Expected completion dates of signal upgrades, by phase
Once past the doors of the shuttered section of subway, it was a beehive of activity. With all they needed to keep working underground for hours – there was even a small espresso machine – the crews deployed technology ranging from lowly strips of duct tape to highly sophisticated computing power.
By the time the system rolls out, the trains will look – to riders at least – like the current set-up. All of the minutiae will be fine-tuned before any paying customers get on board.
The TTC’s current signalling system is called fixed-block. It divides the tunnel into sections and requires that each train keep at least one full section of tunnel between it and the next train. That large buffer keeps trains well apart, which reduces the number that can be put through the tunnel.
FIXED BLOCK SIGNALLING
In a fixed block system, the track is divided into “blocks.” The status of these blocks is shown along the track using signals similar to traffic lights
How it works
1 Green means the block ahead is not occupied and the operator may proceed
2 Red means the block ahead is occupied. The axle needs to be in the block for the entire block to be considered occupied. Trainstop a stops a train by raising a trip arm if it fails to stop at a red signal
3 This system cannot determine the exact location of a train within a block, so additional blocks must be used as a buffer zone to ensure safe distance between trains
4 The following train must proceed slowly or stop until the two or more blocks ahead becomes clear, leading to large gaps between trains and slow service
The new system is called communications-based train control (CBTC) and establishes a variable buffer around each train – longer at high speed, shorter when moving slowly. When a train is motionless, the one behind will creep up to within 70 metres. But when moving at regular speed, they will keep a preordained 397 metres apart.
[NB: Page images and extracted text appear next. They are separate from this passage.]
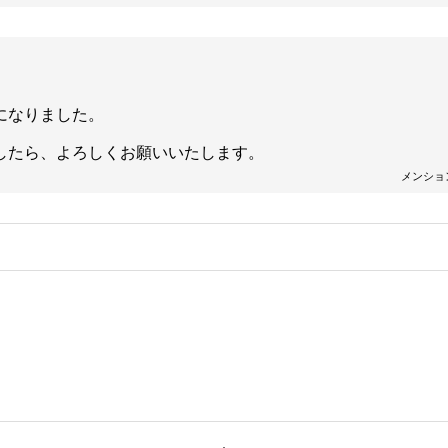
になりました。
したら、よろしくお願いいたします。
メンショ
。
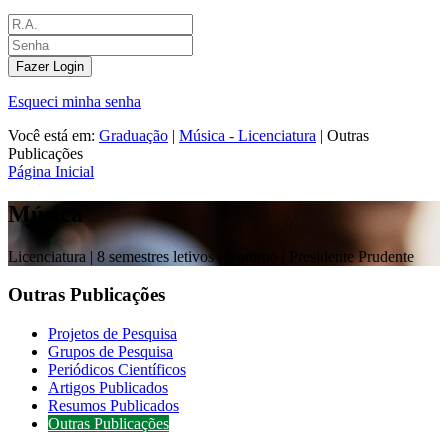
Fazer Login
Esqueci minha senha
Você está em:
Graduação
|
Música - Licenciatura
|
Outras
Publicações
Página Inicial
Música
Licenciatura |
8 semestres letivos | Noturno
| Presidente Prudente
Outras Publicações
Projetos de Pesquisa
Grupos de Pesquisa
Periódicos Científicos
Artigos Publicados
Resumos Publicados
Outras Publicações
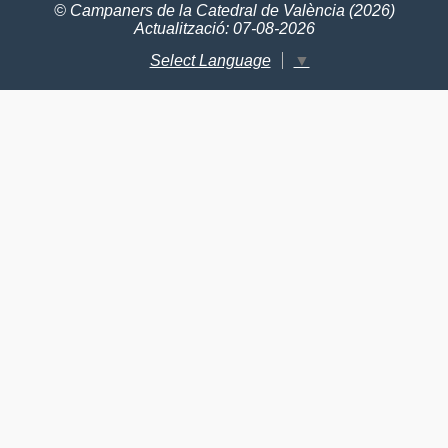
© Campaners de la Catedral de València (2026)
Actualització: 07-08-2026
Select Language
▼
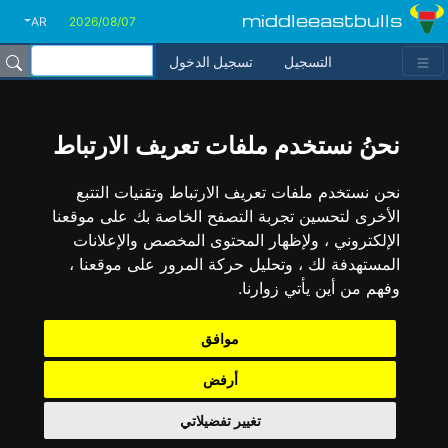
middleeastbulls
AR
التسجيل
تسجيل الدخول
نحنُ نستخدم ملفات تعريف الارتباط
نحن نستخدم ملفات تعريف الارتباط وتقنيات التتبع
الأخرى لتحسين تجربة التصفح الخاصة بك على موقعنا
الإلكتروني ، ولإظهار المحتوى المخصص والإعلانات
المستهدفة لك ، وتحليل حركة المرور على موقعنا ،
وفهم من أين يأتي زوارنا.
موافق
أرفض
تغيير تفضيلاتي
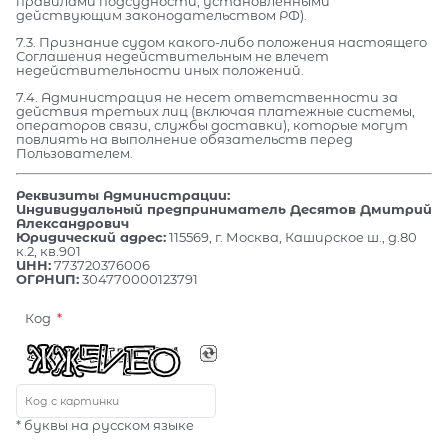
правилами подсудности, установленными
действующим законодательством РФ).
7.3. Признание судом какого-либо положения настоящего
Соглашения недействительным не влечет
недействительности иных положений.
7.4. Администрация не несет ответственности за
действия третьих лиц (включая платежные системы,
операторов связи, службы доставки), которые могут
повлиять на выполнение обязательств перед
Пользователем.
Реквизиты Администрации:
Индивидуальный предприниматель Десятов Дмитрий
Александрович
Юридический адрес:
115569, г. Москва, Каширское ш., д.80
к.2, кв.901
ИНН:
773720376006
ОГРНИП:
304770000123791
Код
* буквы на русском языке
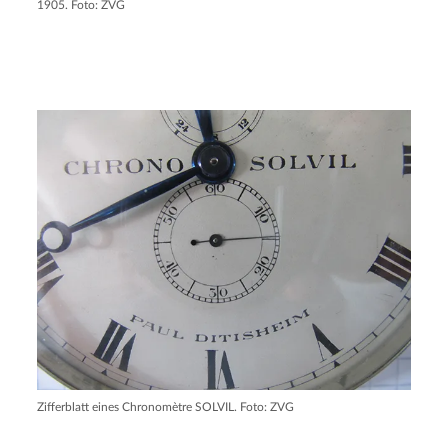
1905. Foto: ZVG
Zifferblatt eines Chronomètre SOLVIL. Foto: ZVG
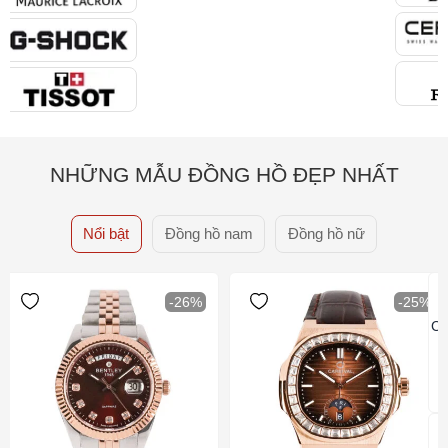
NHỮNG MẪU ĐỒNG HỒ ĐẸP NHẤT
Nổi bật
Đồng hồ nam
Đồng hồ nữ
-26%
-25%
Ca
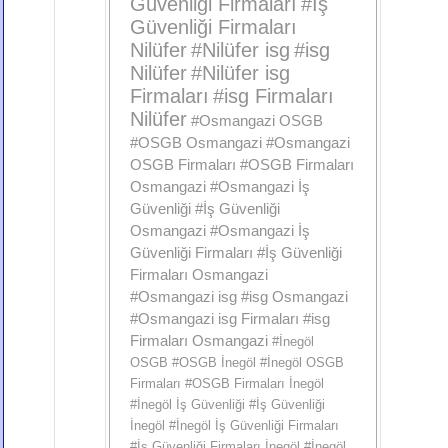
Güvenliği Firmaları
#
İş
Güvenliği Firmaları
Nilüfer
#
Nilüfer isg
#
isg
Nilüfer
#
Nilüfer isg
Firmaları
#
isg Firmaları
Nilüfer
#
Osmangazi OSGB
#
OSGB Osmangazi
#
Osmangazi
OSGB Firmaları
#
OSGB Firmaları
Osmangazi
#
Osmangazi İş
Güvenliği
#
İş Güvenliği
Osmangazi
#
Osmangazi İş
Güvenliği Firmaları
#
İş Güvenliği
Firmaları Osmangazi
#
Osmangazi isg
#
isg Osmangazi
#
Osmangazi isg Firmaları
#
isg
Firmaları Osmangazi
#
İnegöl
OSGB
#
OSGB İnegöl
#
İnegöl OSGB
Firmaları
#
OSGB Firmaları İnegöl
#
İnegöl İş Güvenliği
#
İş Güvenliği
İnegöl
#
İnegöl İş Güvenliği Firmaları
#
İş Güvenliği Firmaları İnegöl
#
İnegöl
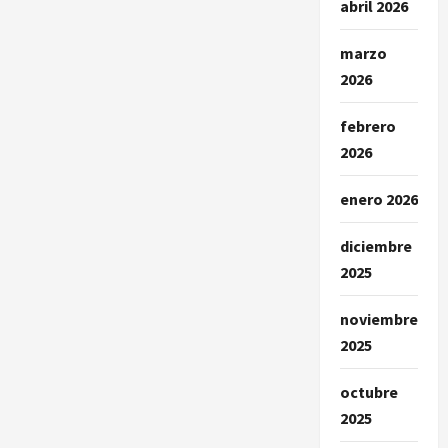
abril 2026
marzo
2026
febrero
2026
enero 2026
diciembre
2025
noviembre
2025
octubre
2025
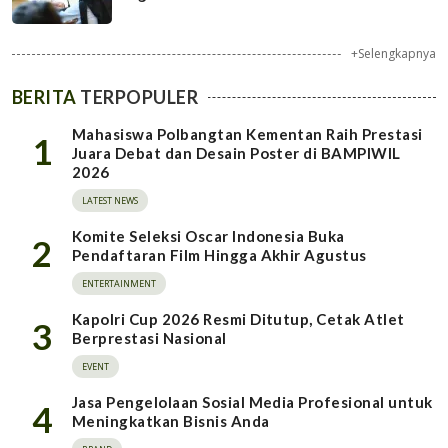
+Selengkapnya
BERITA
TERPOPULER
Mahasiswa Polbangtan Kementan Raih Prestasi
1
Juara Debat dan Desain Poster di BAMPIWIL
2026
LATEST NEWS
Komite Seleksi Oscar Indonesia Buka
2
Pendaftaran Film Hingga Akhir Agustus
ENTERTAINMENT
Kapolri Cup 2026 Resmi Ditutup, Cetak Atlet
3
Berprestasi Nasional
EVENT
Jasa Pengelolaan Sosial Media Profesional untuk
4
Meningkatkan Bisnis Anda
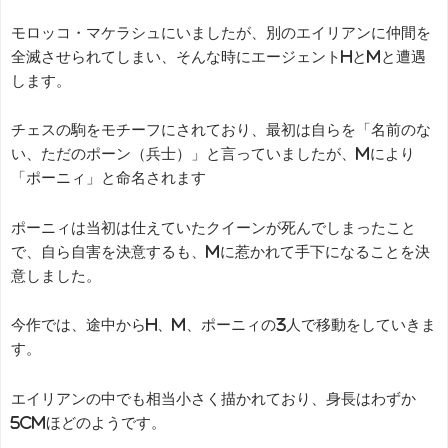
モロッコ・マケラシュにいましたが、別のエイリアンに仲間を
全滅させられてしまい、そんな時にエージェントHとMと遭遇
します。
チェスの駒をモチーフにされており、最初は自らを「名前のな
い、ただのポーン（兵士）」と言っていましたが、Mにより
「ポーニィ」と命名されます
ポーニィは当初は仕えていたクイーンが死んでしまったこと
で、自ら自害を決意するも、Mに惹かれて手下になることを決
意しました。
今作では、途中からH、M、ポーニィの3人で移動をしていきま
す。
エイリアンの中でも相当小さく描かれており、身長はわずか
5cmほどのようです。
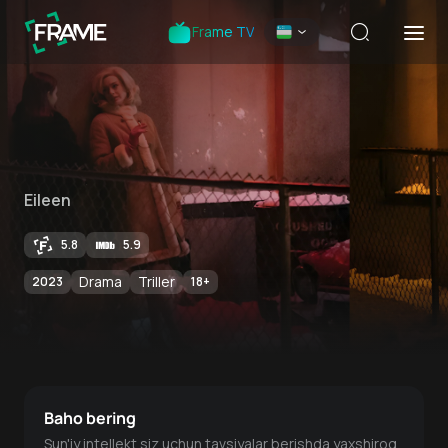
Frame TV
Eileen
5.8
5.9
Drama
Triller
2023
18
+
Baho bering
Sun'iy intellekt siz uchun tavsiyalar berishda yaxshiroq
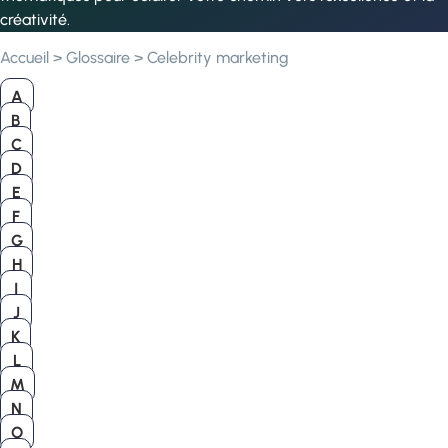
créativité.
Accueil
>
Glossaire
>
Celebrity marketing
A
B
C
D
E
F
G
H
I
J
K
L
M
N
O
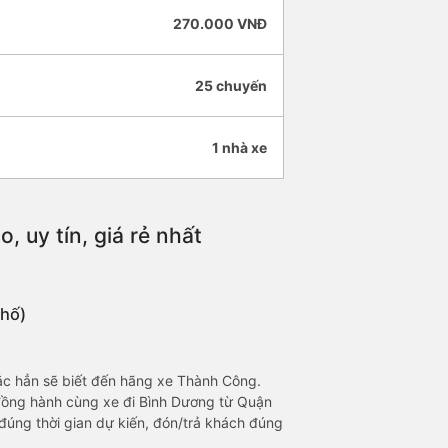
270.000 VNĐ
25 chuyến
1 nhà xe
 uy tín, giá rẻ nhất
Phố)
ắc hẳn sẽ biết đến hãng xe Thành Công.
n đồng hành cùng xe đi Bình Dương từ Quận
đúng thời gian dự kiến, đón/trả khách đúng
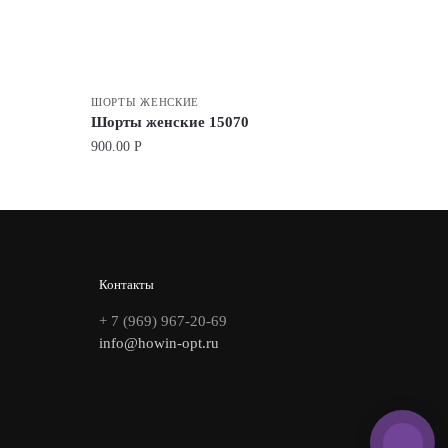
ШОРТЫ ЖЕНСКИЕ
Шорты женские 15070
900.00
Р
Контакты
+ 7 (969) 967-20-69
info@howin-opt.ru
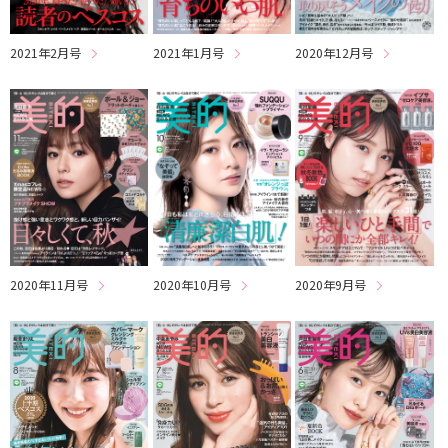
2021年2月号
2021年1月号
2020年12月号
2020年11月号
2020年10月号
2020年9月号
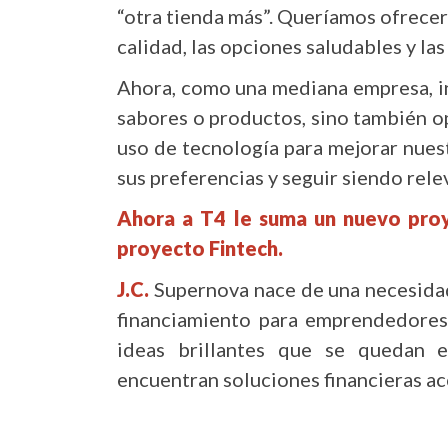
“otra tienda más”. Queríamos ofrecer
calidad, las opciones saludables y la
Ahora, como una mediana empresa, in
sabores o productos, sino también o
uso de tecnología para mejorar nuest
sus preferencias y seguir siendo rel
Ahora a T4 le suma un nuevo pro
proyecto Fintech.
J.C.
Supernova nace de una necesidad 
financiamiento para emprendedores
ideas brillantes que se quedan 
encuentran soluciones financieras ac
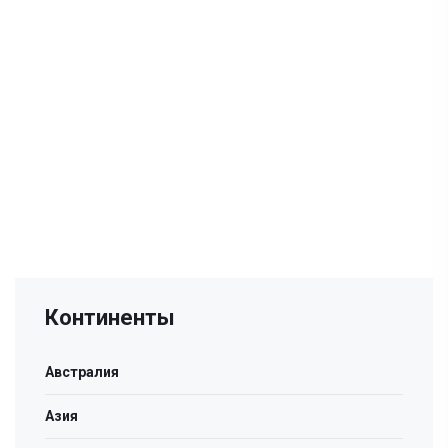
Континенты
Австралия
Азия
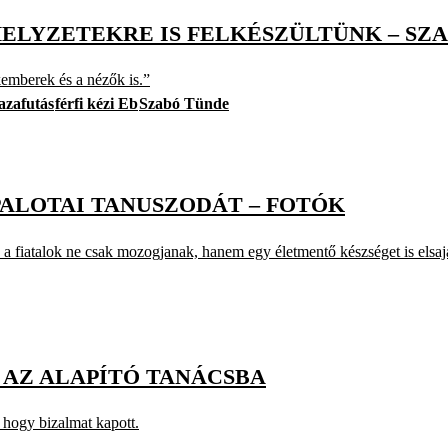
HELYZETEKRE IS FELKÉSZÜLTÜNK – SZ
emberek és a nézők is.”
azafutás
férfi kézi Eb
Szabó Tünde
PALOTAI TANUSZODÁT – FOTÓK
 fiatalok ne csak mozogjanak, hanem egy életmentő készséget is elsajá
 AZ ALAPÍTÓ TANÁCSBA
, hogy bizalmat kapott.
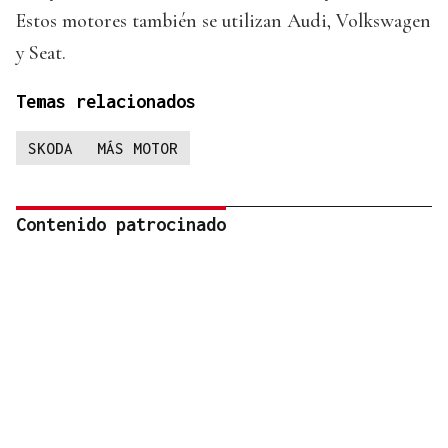
Estos motores también se utilizan Audi, Volkswagen
y Seat.
Temas relacionados
SKODA
MÁS MOTOR
Contenido patrocinado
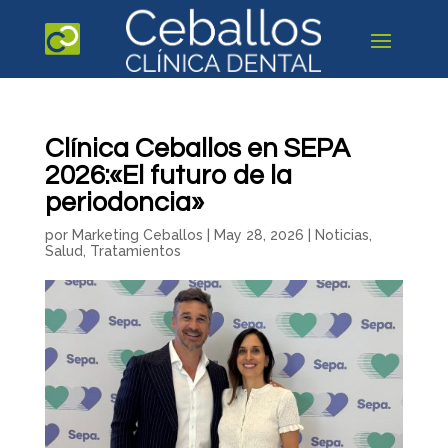
Clínica Ceballos en SEPA
2026:«El futuro de la
periodoncia»
por
Marketing Ceballos
|
May 28, 2026
|
Noticias
,
Salud
,
Tratamientos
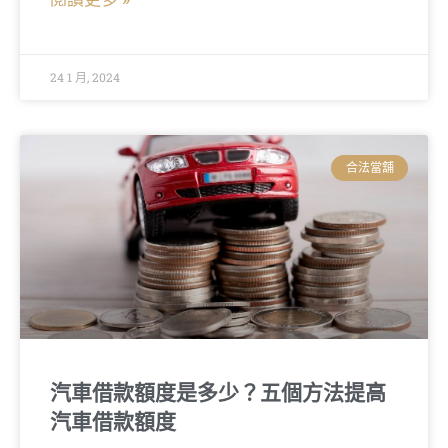
24 1 月, 2024
合法當舖
汽車借款額度是多少？五個方法提高
汽車借款額度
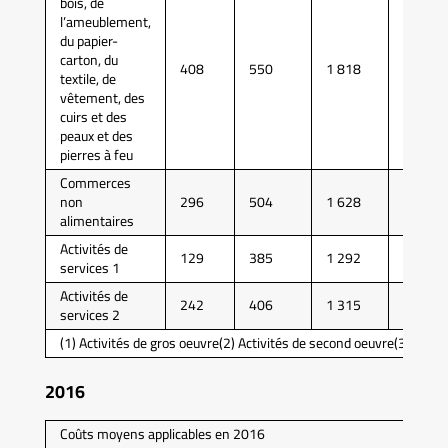
bois, de
l’ameublement,
du papier-
carton, du
408
550
1 818
4 844
textile, de
vêtement, des
cuirs et des
peaux et des
pierres à feu
Commerces
non
296
504
1 628
4 535
alimentaires
Activités de
129
385
1 292
3 930
services 1
Activités de
242
406
1 315
3 598
services 2
(1) Activités de gros oeuvre(2) Activités de second oeuvre(3) Activ
2016
Coûts moyens applicables en 2016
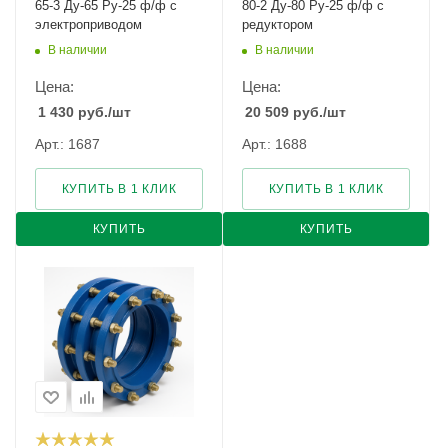
65-3 Ду-65 Ру-25 ф/ф с
80-2 Ду-80 Ру-25 ф/ф с
электроприводом
редуктором
В наличии
В наличии
Цена:
Цена:
1 430
руб.
/шт
20 509
руб.
/шт
Арт.: 1687
Арт.: 1688
КУПИТЬ В 1 КЛИК
КУПИТЬ В 1 КЛИК
КУПИТЬ
КУПИТЬ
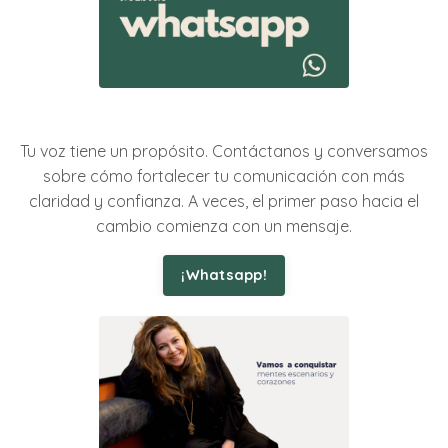
Tu voz tiene un propósito. Contáctanos y conversamos
sobre cómo fortalecer tu comunicación con más
claridad y confianza. A veces, el primer paso hacia el
cambio comienza con un mensaje.
¡Whatsapp!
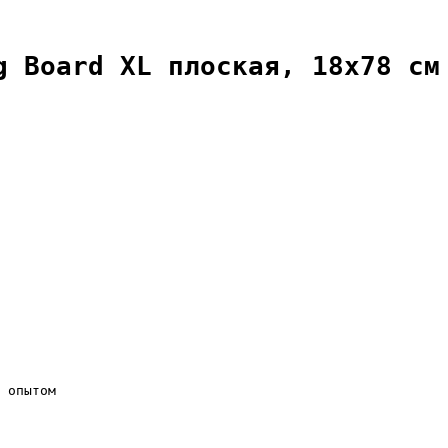
g Board XL плоская, 18х78 см
 опытом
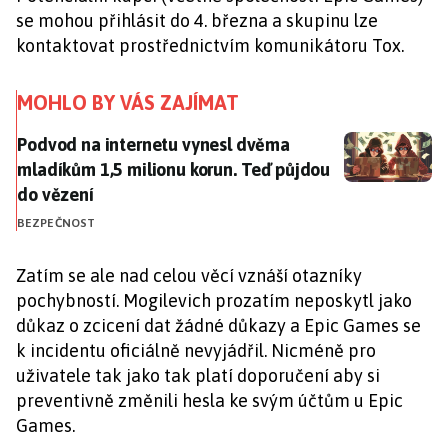
se mohou přihlásit do 4. března a skupinu lze
kontaktovat prostřednictvím komunikátoru Tox.
MOHLO BY VÁS ZAJÍMAT
Podvod na internetu vynesl dvěma mladíkům 1,5 milio
Podvod na internetu vynesl dvěma
mladíkům 1,5 milionu korun. Teď půjdou
do vězení
BEZPEČNOST
Zatím se ale nad celou věcí vznáší otazníky
pochybností. Mogilevich prozatím neposkytl jako
důkaz o zcicení dat žádné důkazy a Epic Games se
k incidentu oficiálně nevyjádřil. Nicméně pro
uživatele tak jako tak platí doporučení aby si
preventivně změnili hesla ke svým účtům u Epic
Games.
This variability lets them run more closely together while still keeping the requisite distance for safety. It is this new system that allows automatic train operation.
COMMUNICATIONS-BASED TRAIN CONTROL (CBTC)
CBTC systems allow for trains to operate closer to one another without increasing risk by allowing them to communicate their precise location on a track
How it works
1 The train’s location is determined by the ATC beacons a backed up by axle counters b along the tracks, and onboard controllers b. As a train passes over a beacon, the onboard controllerc communicates with it via antenna d. From there, Data Communications System antennas e transmit the information about speed, location and braking distance to the Trackside Radio Equipment f
2 The information is passed from the Trackside Radio Equipment to TTC's Transit Control Centre where all train movements throughout the system are coordinated
3 Data from each train is processed by the central computers; movement authorities and limits for each train are issued by the central computers which allow for real-time adjustments of speed and braking to allow for safe train separation while allowing trains to get closer to each other. This equates to increased capacity and thus reduced wait times between trains.
MURAT YÜKSELIR / THE GLOBE AND MAIL, SOURCE: TTC
New York is currently undergoing protracted efforts to upgrade to CBTC. London has recently been doing the same, a process that will allow the Victoria line to operate as many as 36 trains per hour.
Although the TTC won’t hit that number, the new system promises to add capacity while whittling away at signal-related delays. Signal problems coming during rush hour, when the system is heavily loaded, are particularly galling. They affect tens of thousands of people and have a knock-on effect across the broader city. On the YUS line, such signal-related delays averaged about 800 minutes in each of the past five years.
Even though the full benefits of the new technology won’t be seen until it has been installed on the whole length of the YUS, Mike Palmer, the TTC’s chief operating officer, said that having it even in portions will allow the subway to run more efficiently. A similar upgrade on the Bloor-Danforth line is expected to follow but is currently unfunded.
The agency plans to start rolling out automatic train operation within months, including on the new subway extension to Vaughan. The first phase of the work is scheduled to be done by September, with the whole line fitted with the new technology by 2019.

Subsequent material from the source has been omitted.